Leave Gladys Berejiklian to make the call

John Ferguson
NSW Premier Gladys Berejiklian. Picture: NCA NewsWire/Bianca De Marchi
NSW Premier Gladys Berejiklian. Picture: NCA NewsWire/Bianca De Marchi

Gladys Berejiklian could do worse over the next few days than turn off morning radio and throw a phone through her TV set.

The NSW Premier has earned the right to manage the pandemic her way, without any ill-informed intimidation.

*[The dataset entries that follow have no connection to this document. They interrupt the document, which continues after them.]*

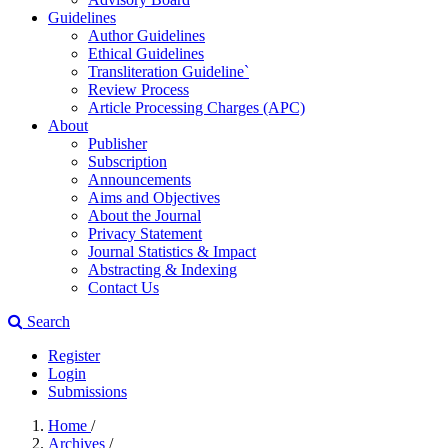
Guidelines
Author Guidelines
Ethical Guidelines
Transliteration Guideline`
Review Process
Article Processing Charges (APC)
About
Publisher
Subscription
Announcements
Aims and Objectives
About the Journal
Privacy Statement
Journal Statistics & Impact
Abstracting & Indexing
Contact Us
Search
Register
Login
Submissions
Home
/
Archives
/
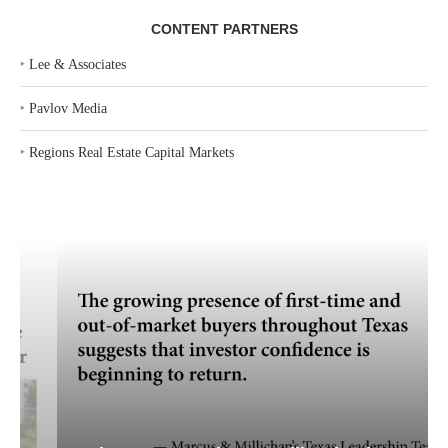
CONTENT PARTNERS
‣
Lee & Associates
‣
Pavlov Media
‣
Regions Real Estate Capital Markets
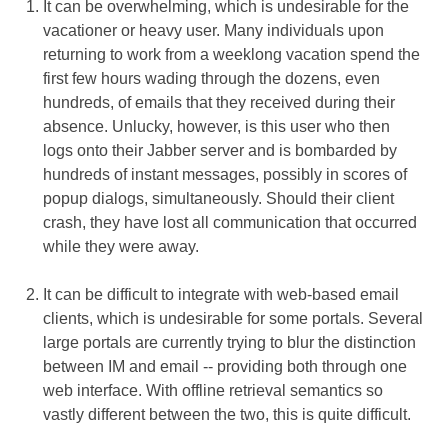
It can be overwhelming, which is undesirable for the
vacationer or heavy user. Many individuals upon
returning to work from a weeklong vacation spend the
first few hours wading through the dozens, even
hundreds, of emails that they received during their
absence. Unlucky, however, is this user who then
logs onto their Jabber server and is bombarded by
hundreds of instant messages, possibly in scores of
popup dialogs, simultaneously. Should their client
crash, they have lost all communication that occurred
while they were away.
It can be difficult to integrate with web-based email
clients, which is undesirable for some portals. Several
large portals are currently trying to blur the distinction
between IM and email -- providing both through one
web interface. With offline retrieval semantics so
vastly different between the two, this is quite difficult.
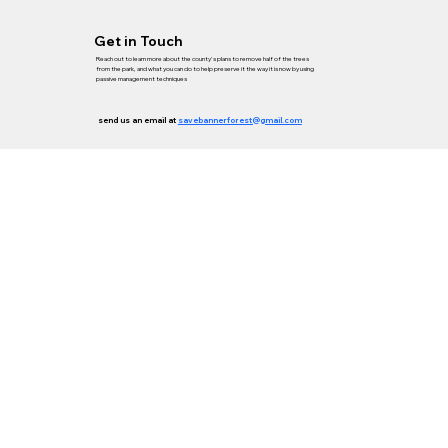
Get in Touch
Reach out to learn more about the county's plans to remove half of the trees
from the park, and what you can do to help preserve it the way it is now by using
passive management techniques
send us an email at
savebannerforest@gmail.com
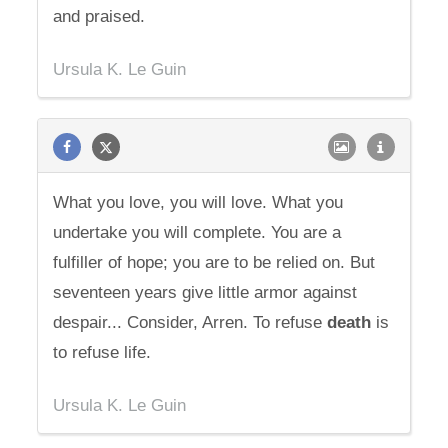
and praised.
Ursula K. Le Guin
What you love, you will love. What you
undertake you will complete. You are a
fulfiller of hope; you are to be relied on. But
seventeen years give little armor against
despair... Consider, Arren. To refuse
death
is
to refuse life.
Ursula K. Le Guin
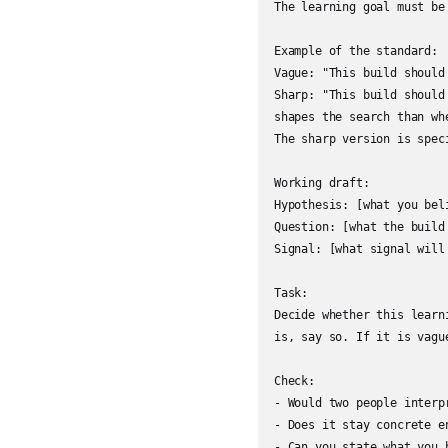
The learning goal must be
Example of the standard:

Vague: "This build should
Sharp: "This build should
shapes the search than whe
The sharp version is spec
Working draft:

Hypothesis: [what you beli
Question: [what the build 
Signal: [what signal will
Task:

Decide whether this learn
is, say so. If it is vagu
Check:

- Would two people interpr
- Does it stay concrete e
- Can you state what you 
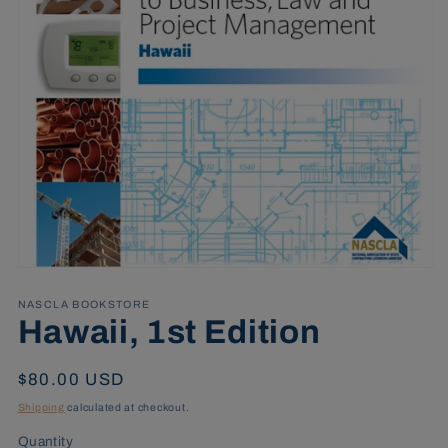
Open
media
1
NASCLA BOOKSTORE
in
Hawaii, 1st Edition
modal
Regular
$80.00 USD
price
Shipping
calculated at checkout.
Quantity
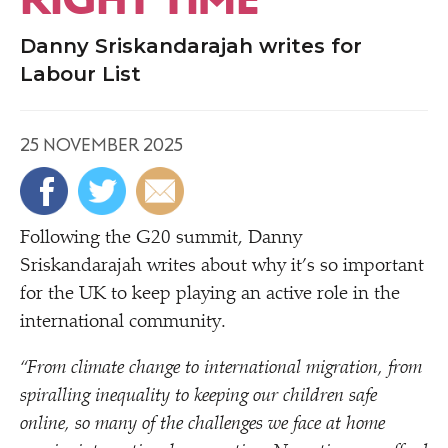
Danny Sriskandarajah writes for
Labour List
25 NOVEMBER 2025
Following the G20 summit, Danny
Sriskandarajah writes about why it’s so important
for the UK to keep playing an active role in the
international community.
“
From climate change to international migration, from
spiralling inequality to keeping our children safe
online, so many of the challenges we face at home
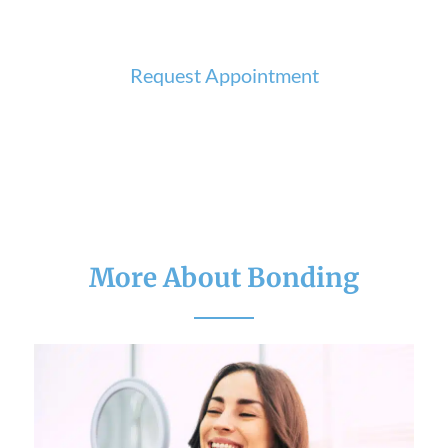
Request Appointment
More About Bonding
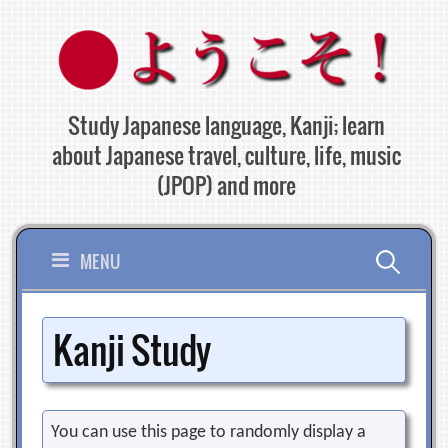
Skip
to
content
Study Japanese language, Kanji; learn
about Japanese travel, culture, life, music
(JPOP) and more
Search
MENU
for:
Kanji Study
You can use this page to randomly display a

As her government inches towards the deadline for declaring whether or not the lockdown will end on time, the pressure will become immense to open up Sydney again.

Most of the shouting will be to take her foot off the brake but in reality a botched exit from lockdown will do more harm than it will good, both in a financial and psychological sense.

Lockdowns are unpopular, blunt instruments but they work.

Not the lockdowns in the states that fundamentally have had no or few Covid problems. Think Queensland, Western Australia and, for a time, South Australia.

But NSW – Sydney really – is still a viral uncertainty, although the indications seem to be that the numbers are heading in the right direction.

It is easy to say that cases in the dozens don’t matter but they in fact do, particularly when a cluster grows to the point that contact tracing can become compromised.

The chatter among the epidemiologists on Sunday was that the numbers were positive, notwithstanding the potential aged-care fallout, but no one sensible seemed to be making predictions about the future of the lockdown.

As The Weekend Australian’s health editor Natasha Robinson reported, experts believe there may be enough people fully vaccinated within the next two months to avoid the need for further lockdowns.

If true, this would represent enormous relief to millions of Australians, especially those in Victoria, who have suffered most under the draconian measure.

But even under this blue sky scenario, governments will still have to manage the next eight weeks.

Business arguably is the biggest victim of lockdowns, particularly hospitality, and what owners are looking for is certainty they cannot have.

But a decisive, short lockdown that crushes the virus is a better outcome than a quicker lockdown that leads to millions bouncing in and out of stay-at-home restrictions.

The problems are practical. Spoiled food, disgruntled staff and a community that tires of restrictions that fail to do the job.

The best guess is that Berejiklian’s health advice will be to stay the course until the numbers are sufficiently low to pretty much guarantee wider freedoms and greater “certainty” for business. That is, minus the rollercoaster of dropping in and out of lockdowns.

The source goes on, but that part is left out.